Exercise input Block Start
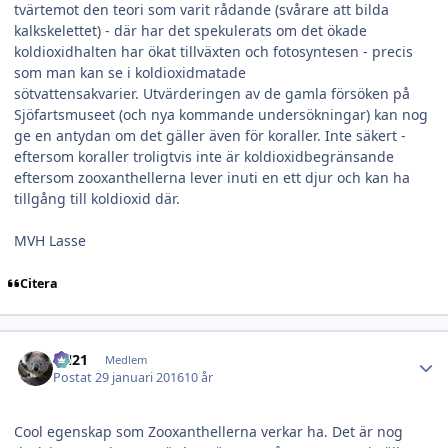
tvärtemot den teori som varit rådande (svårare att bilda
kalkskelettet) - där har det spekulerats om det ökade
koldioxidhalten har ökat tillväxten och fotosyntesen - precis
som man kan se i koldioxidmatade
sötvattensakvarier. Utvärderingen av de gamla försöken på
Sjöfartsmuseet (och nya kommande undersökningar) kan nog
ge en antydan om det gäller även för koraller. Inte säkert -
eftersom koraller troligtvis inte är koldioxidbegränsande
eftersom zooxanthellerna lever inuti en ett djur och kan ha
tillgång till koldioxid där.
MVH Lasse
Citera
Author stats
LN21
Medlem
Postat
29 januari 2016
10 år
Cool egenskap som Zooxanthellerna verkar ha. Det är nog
Exercise input Block End
Exercise input Block Start
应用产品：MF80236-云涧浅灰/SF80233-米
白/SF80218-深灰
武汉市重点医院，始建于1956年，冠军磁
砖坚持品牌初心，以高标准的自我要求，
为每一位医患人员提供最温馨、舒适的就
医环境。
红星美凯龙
Exercise input Block End
*Task description*
Of the entries listed above, reproduce only the lines starting at the line containing "tvärtemot den teori" and ending at the line containing "Cool egenskap som". Include both, exactly as they stand.

*Answer to the problem*
tvärtemot den teori som varit rådande (svårare att bilda
kalkskelettet) - där har det spekulerats om det ökade
koldioxidhalten har ökat tillväxten och fotosyntesen - precis
som man kan se i koldioxidmatade
sötvattensakvarier. Utvärderingen av de gamla försöken på
Sjöfartsmuseet (och nya kommande undersökningar) kan nog
ge en antydan om det gäller även för koraller. Inte säkert -
eftersom koraller troligtvis inte är koldioxidbegränsande
eftersom zooxanthellerna lever inuti en ett djur och kan ha
tillgång till koldioxid där.
MVH Lasse
Citera
Author stats
LN21
Medlem
Postat
29 januari 2016
10 år
Cool egenskap som Zooxanthellerna verkar ha. Det är nog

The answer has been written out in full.